**WORK INSTRUCTIONS:** Below are records. Transcribe exactly the lines from the one that contains "古物商許可番号 神奈川県公安委員会 第" through the last line, leaving any pictures out.

**RECORD SET:**
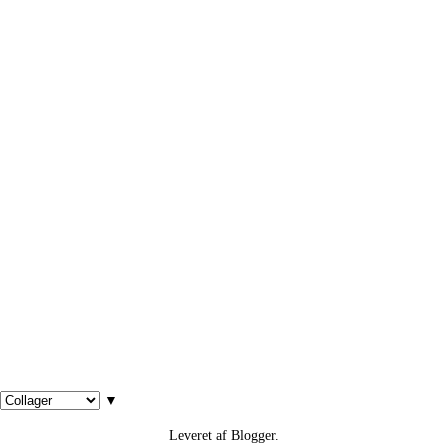
▼
Leveret af
Blogger
.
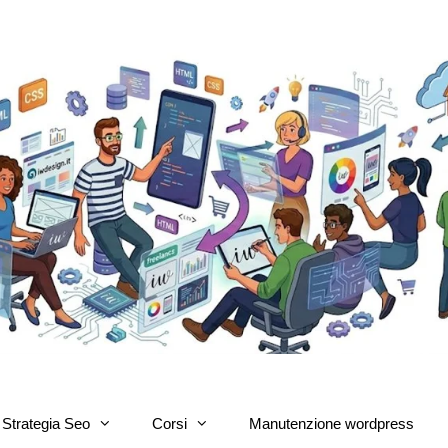
Strategia Seo
Corsi
Manutenzione wordpress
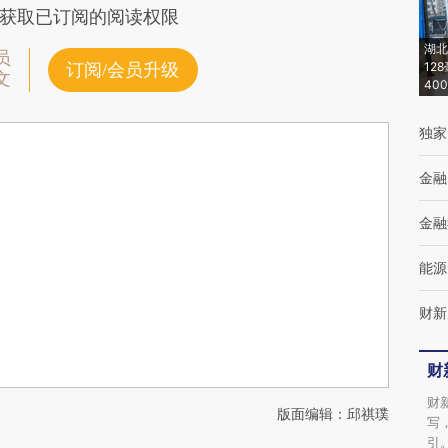
获取已订阅的阅读权限
湖北
员
12
订阅/会员升级
文
40
独家
金融
金融
能源
财新
财
财
版面编辑：邱祺璞
写
引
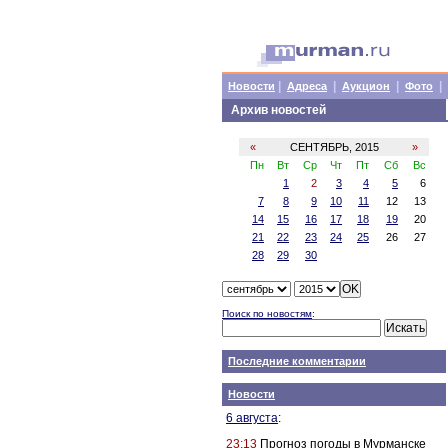
|
|
|
|
Новости
Адреса
Аукцион
Фото
Архив новостей
«
СЕНТЯБРЬ, 2015
»
Пн
Вт
Ср
Чт
Пт
Сб
Вс
1
2
3
4
5
6
7
8
9
10
11
12
13
14
15
16
17
18
19
20
21
22
23
24
25
26
27
28
29
30
Поиск по новостям
:
Последние комментарии
Новости
6 августа
:
23:13
Прогноз погоды в Мурманске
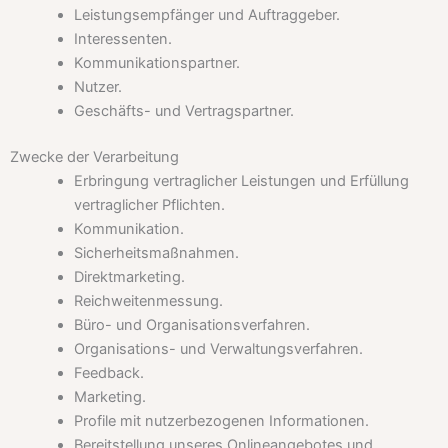
Leistungsempfänger und Auftraggeber.
Interessenten.
Kommunikationspartner.
Nutzer.
Geschäfts- und Vertragspartner.
Zwecke der Verarbeitung
Erbringung vertraglicher Leistungen und Erfüllung
vertraglicher Pflichten.
Kommunikation.
Sicherheitsmaßnahmen.
Direktmarketing.
Reichweitenmessung.
Büro- und Organisationsverfahren.
Organisations- und Verwaltungsverfahren.
Feedback.
Marketing.
Profile mit nutzerbezogenen Informationen.
Bereitstellung unseres Onlineangebotes und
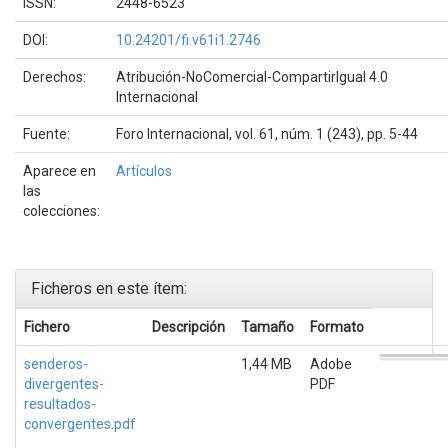
ISSN:
2448-6523
DOI:
10.24201/fi.v61i1.2746
Derechos:
Atribución-NoComercial-CompartirIgual 4.0
Internacional
Fuente:
Foro Internacional, vol. 61, núm. 1 (243), pp. 5-44
Aparece en
Artículos
las
colecciones:
Ficheros en este ítem:
Fichero
Descripción
Tamaño
Formato
senderos-
1,44 MB
Adobe
divergentes-
PDF
resultados-
convergentes.pdf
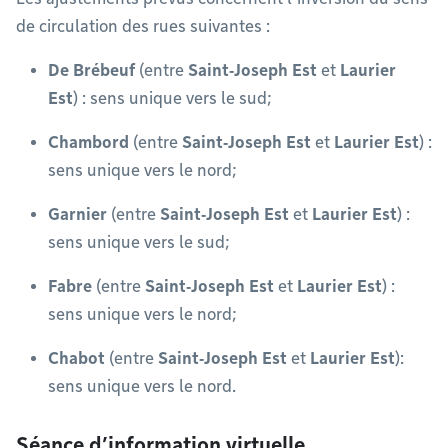
de circulation des rues suivantes :​
De Brébeuf
(entre
Saint‑Joseph Est
et
Laurier
Est
) : sens unique vers le sud;​
Chambord
(entre
Saint‑Joseph Est
et
Laurier Est
) :
sens unique vers le nord;​
Garnier
(entre
Saint‑Joseph Est
et
Laurier Est
) :
sens unique vers le sud;​
Fabre
(entre
Saint‑Joseph Est
et
Laurier Est
) :
sens unique vers le nord;​
Chabot
(entre
Saint‑Joseph Est
et
Laurier Est
):
sens unique vers le nord.
Séance d’information virtuelle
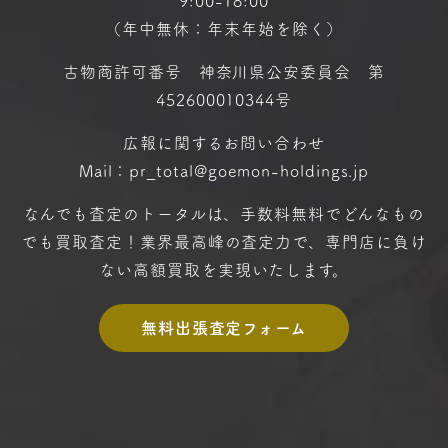
9:00-18:00
（年中無休：年末年始を除く）
古物商許可番号 神奈川県公安委員会 第
452600010344号
広報に関するお問い合わせ
Mail：pr_total@goemon-holdings.jp
なんでも査定のトータルは、手数料無料で
どんなもの
でも買取査定！
業界最高峰の査定力で、専門店に
負け
ない高額買取を実現いたします。
無料出張査定フォーム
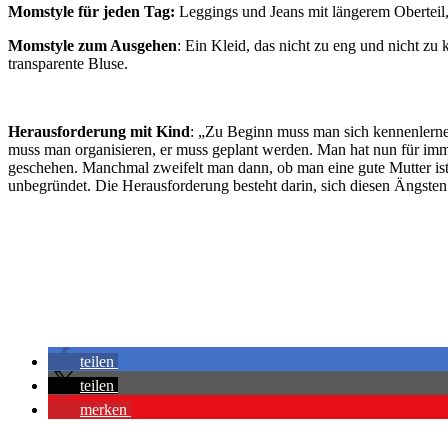
Momstyle für jeden Tag:
Leggings und Jeans mit längerem Oberteil
Momstyle zum Ausgehen
: Ein Kleid, das nicht zu eng und nicht zu
transparente Bluse.
Herausforderung mit Kind
: „Zu Beginn muss man sich kennenlerne
muss man organisieren, er muss geplant werden. Man hat nun für imm
geschehen. Manchmal zweifelt man dann, ob man eine gute Mutter ist, o
unbegründet. Die Herausforderung besteht darin, sich diesen Ängsten 
teilen
teilen
merken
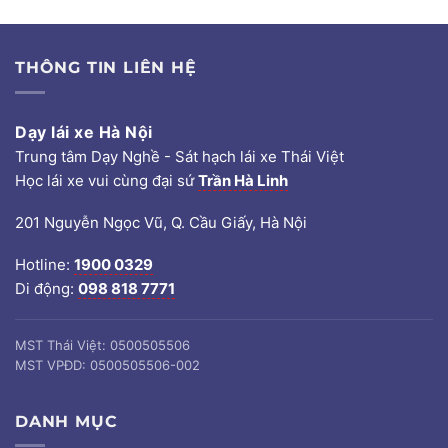
THÔNG TIN LIÊN HỆ
Dạy lái xe Hà Nội
Trung tâm Dạy Nghề - Sát hạch lái xe Thái Việt
Học lái xe vui cùng đại sứ
Trần Hà Linh
201 Nguyễn Ngọc Vũ, Q. Cầu Giấy, Hà Nội
Hotline:
1900 0329
Di động:
098 818 7771
MST Thái Việt: 0500505506
MST VPĐD: 0500505506-002
DANH MỤC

**RESULT OF THE EXERCISE:**
古物商許可番号 神奈川県公安委員会 第
452600010344号
広報に関するお問い合わせ
Mail：pr_total@goemon-holdings.jp
なんでも査定のトータルは、手数料無料で
どんなもの
でも買取査定！
業界最高峰の査定力で、専門店に
負け
ない高額買取を実現いたします。
無料出張査定フォーム
Momstyle für jeden Tag:
Leggings und Jeans mit längerem Oberteil
Momstyle zum Ausgehen
: Ein Kleid, das nicht zu eng und nicht zu
transparente Bluse.
Herausforderung mit Kind
: „Zu Beginn muss man sich kennenlerne
muss man organisieren, er muss geplant werden. Man hat nun für imm
geschehen. Manchmal zweifelt man dann, ob man eine gute Mutter ist, o
unbegründet. Die Herausforderung besteht darin, sich diesen Ängsten 
teilen
teilen
merken
THÔNG TIN LIÊN HỆ
Dạy lái xe Hà Nội
Trung tâm Dạy Nghề - Sát hạch lái xe Thái Việt
Học lái xe vui cùng đại sứ
Trần Hà Linh
201 Nguyễn Ngọc Vũ, Q. Cầu Giấy, Hà Nội
Hotline:
1900 0329
Di động:
098 818 7771
MST Thái Việt: 0500505506
MST VPĐD: 0500505506-002
DANH MỤC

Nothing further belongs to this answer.